■ The problem ■
Could you copy exactly the line that contains "pyspark.pandas.Series.take" and every line after it to the end of the records, and nothing more?

::: Records to use :::

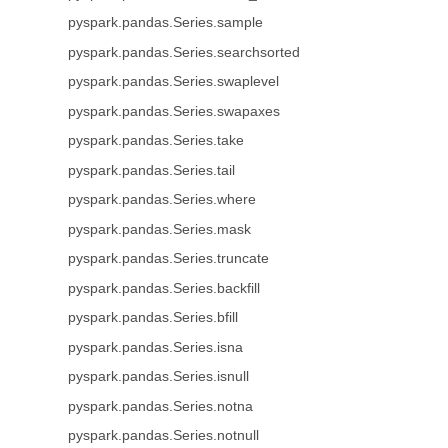
pyspark.pandas.Series.sample
pyspark.pandas.Series.searchsorted
pyspark.pandas.Series.swaplevel
pyspark.pandas.Series.swapaxes
pyspark.pandas.Series.take
pyspark.pandas.Series.tail
pyspark.pandas.Series.where
pyspark.pandas.Series.mask
pyspark.pandas.Series.truncate
pyspark.pandas.Series.backfill
pyspark.pandas.Series.bfill
pyspark.pandas.Series.isna
pyspark.pandas.Series.isnull
pyspark.pandas.Series.notna
pyspark.pandas.Series.notnull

:::

■ Written response ■
pyspark.pandas.Series.take
pyspark.pandas.Series.tail
pyspark.pandas.Series.where
pyspark.pandas.Series.mask
pyspark.pandas.Series.truncate
pyspark.pandas.Series.backfill
pyspark.pandas.Series.bfill
pyspark.pandas.Series.isna
pyspark.pandas.Series.isnull
pyspark.pandas.Series.notna
pyspark.pandas.Series.notnull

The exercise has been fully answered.